After reading from above mentioned link regarding degree of parallelism:
If i am not wrongly understand that Worker Thread excutes on next available core of CPU. Number of Worker thread(s) can be configure using BackgroundJobServerOptions. Another question arise on my mind i.e. number of worker thread will be created on server start event.
Is it possible to create worker thread dynamically (i.e. when i need to perform job only then i create worker thread and on completion of task dispose the worker thread).
I am not facing any problem right now , i am just doing fesibility study of Hangfire and other Job scheduler to use in our web / desktop application. Till now, i found Hangfire and TPL is most appropriate candidate. Below mentioned are my checklist:
Should be scalable.
Should be configuration (i.e.
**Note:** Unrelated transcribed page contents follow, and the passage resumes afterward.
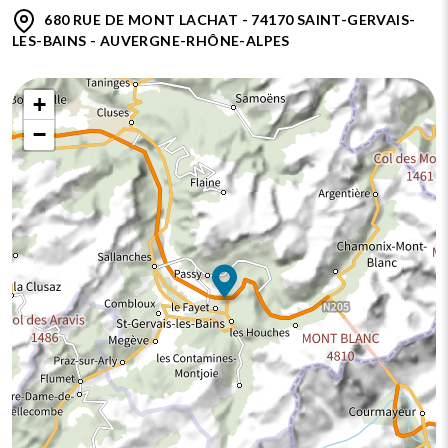
680 RUE DE MONT LACHAT - 74170 SAINT-GERVAIS-
LES-BAINS - AUVERGNE-RHÔNE-ALPES
+
−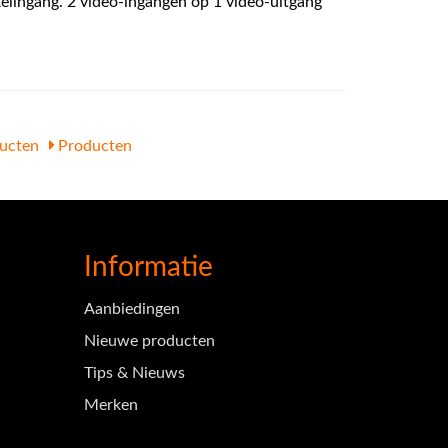
kelingang. 2 video-ingangen op 1 video-uitgang
ucten
Producten
Informatie
Aanbiedingen
Nieuwe producten
Tips & Nieuws
Merken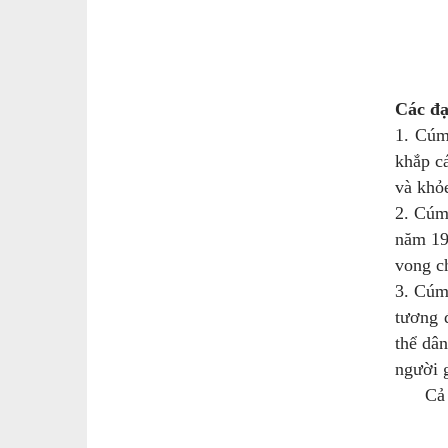
Các đạ
1. Cúm
khắp cá
và khỏe
2. Cúm
năm 191
vong ch
3. Cúm
tương 
thể dâ
người g
Cả hai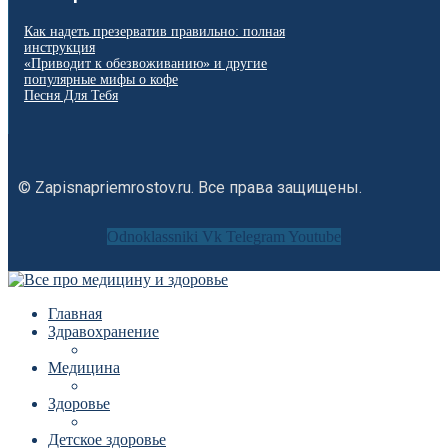
Как надеть презерватив правильно: полная
инструкция
«Приводит к обезвоживанию» и другие
популярные мифы о кофе
Песня Для Тебя
© Zapisnapriemrostov.ru. Все права защищены.
Odnoklassniki
Vk
Telegram
Youtube
Главная
Здравохранение
Медицина
Здоровье
Детское здоровье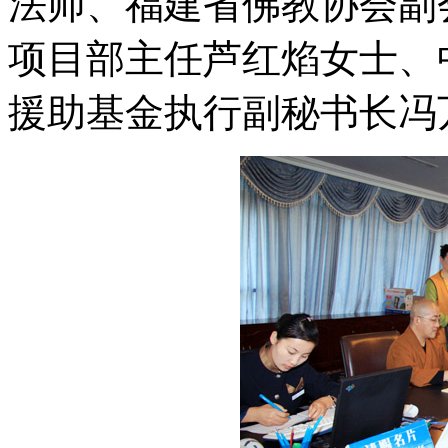
法师、福建省佛教协会副
项目部主任芦红焰女士、
援助基金执行副秘书长冯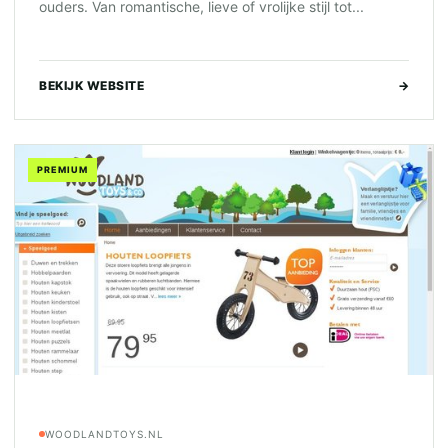
ouders. Van romantische, lieve of vrolijke stijl tot...
BEKIJK WEBSITE
→
PREMIUM
WOODLANDTOYS.NL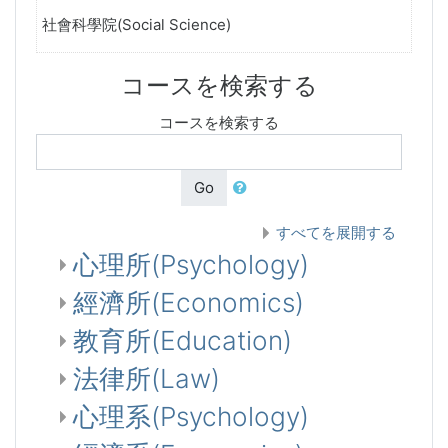
社會科學院(Social Science)
コースを検索する
コースを検索する
Go
すべてを展開する
心理所(Psychology)
經濟所(Economics)
教育所(Education)
法律所(Law)
心理系(Psychology)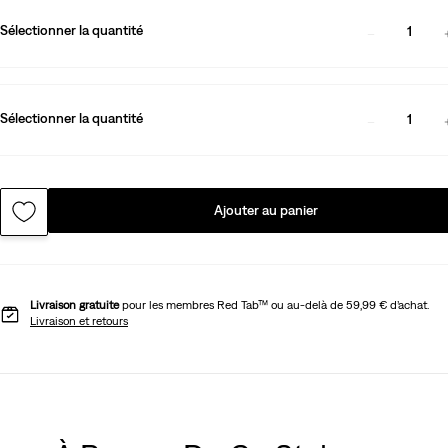
Sélectionner la quantité
1
Sélectionner la quantité
1
Ajouter au panier
Livraison gratuite
pour les membres Red Tab™ ou au-delà de 59,99 € d’achat.
Livraison et retours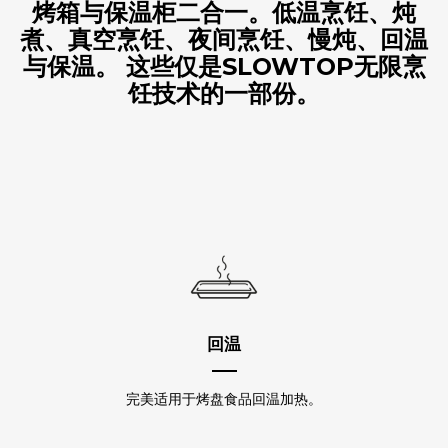
烤箱与保温柜二合一。低温烹饪、炖
煮、真空烹饪、夜间烹饪、慢炖、回温
与保温。 这些仅是SLOWTOP无限烹
饪技术的一部份。
回温
完美适用于烤盘食品回温加热。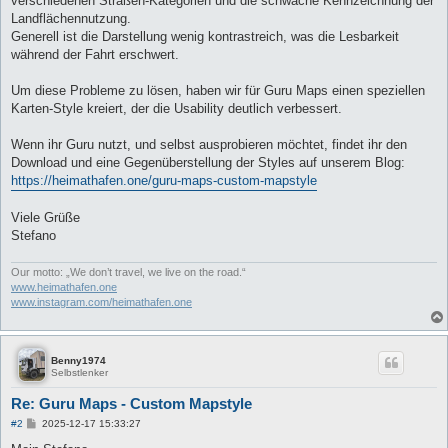
verschiedenen Straßen-Kategorien und die schwache Kennzeichnung der
Landflächennutzung.
Generell ist die Darstellung wenig kontrastreich, was die Lesbarkeit
während der Fahrt erschwert.
Um diese Probleme zu lösen, haben wir für Guru Maps einen speziellen
Karten-Style kreiert, der die Usability deutlich verbessert.
Wenn ihr Guru nutzt, und selbst ausprobieren möchtet, findet ihr den
Download und eine Gegenüberstellung der Styles auf unserem Blog:
https://heimathafen.one/guru-maps-custom-mapstyle
Viele Grüße
Stefano
Our motto: „We don’t travel, we live on the road.“
www.heimathafen.one
www.instagram.com/heimathafen.one
Benny1974
Selbstlenker
Re: Guru Maps - Custom Mapstyle
B
#2
2025-12-17 15:33:27
e
i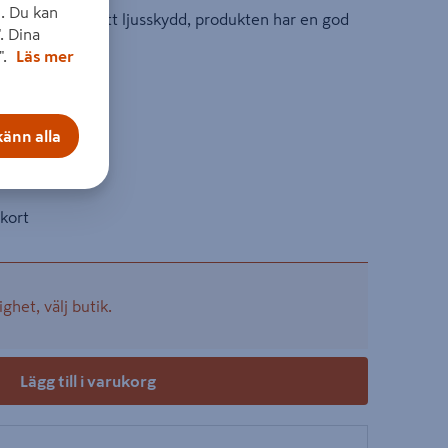
. Du kan
 lämplig som ett ljusskydd, produkten har en god
. Dina
".
Läs mer
on
änn alla
kter
+
kort
ighet, välj butik.
Lägg till i varukorg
Responsibility and Job can be added using config file, number of worker suld be equal to x = (Environment.ProcessorCount * 5) or x = (number of Jobs) configured whichever is less).
Robustness (i.e. ESB (Enterprise Service Bus) compatible, Other systems, in an enterprise, can use for background job processing seamlessly)
Testable framework (i.e using of Mocking and IoC for Jobs / Responsibilities).
Hope this will give you more appropriate detail regarding what i am looking for.
I would advise that you come up with a series of typical scenarios that you think you will need in your project as I think you will then find it easier to compare different frameworks and libraries.
The reason why I ask is because Hangfire and the TPL are both aimed at solving different problems. Hangfire is designed to handle persisted job queuing and distributed processing while the TPL is more typically aimed at performing ad-hoc parallel processing on the same machine.
I can go through your checklist and give some indication on each point and make some assumptions, but like I say the two are not entirely comparable.
Both are scalable. The TPL parallelises tasks by either executing them sequentially or on a threadpool that is proportional in size to the number of cores - In this case you are ultimately limited by the number of cores that you have. Hangfire processes tasks both across cores within a single machine and also across multiple servers - In this case you are limited by both the number of cores / machines and the performance of the job storage engine / database / Redis. Whether or not one or the other is suitable depends upon what you intend to do.
Number of workers is adjustable for both, but I don’t quite understand why you would want to adjust the number of workers to be related to the number of jobs - Surely this is a variable number ? If you have more workers than jobs, they will just sit idle, periodically checking for new jobs.
This is somewhat covered under point #1, to answer this further you would need to know what your exact requirements are for this. I think the only way to truly know is to benchmark it with a representative workload. On a single machine, the TPL is likely to be more performance but Hangfire can scale out across a server farm if need be.
Hangfire is designed around robustness and guarantees that your jobs will be run at least once. The TPL does not offer persistence or robustness of jobs unless you write this part yourself. You are likely to end up writing something similar to what Hangfire does in order to make TPL job processing robust.
Ultimately both just run the methods you ask, so there’s no reason why your jobs can’t be fully testable using either system. Hangfire supports dependency injection containers out of the box but the TPL would require you to handle this yourself.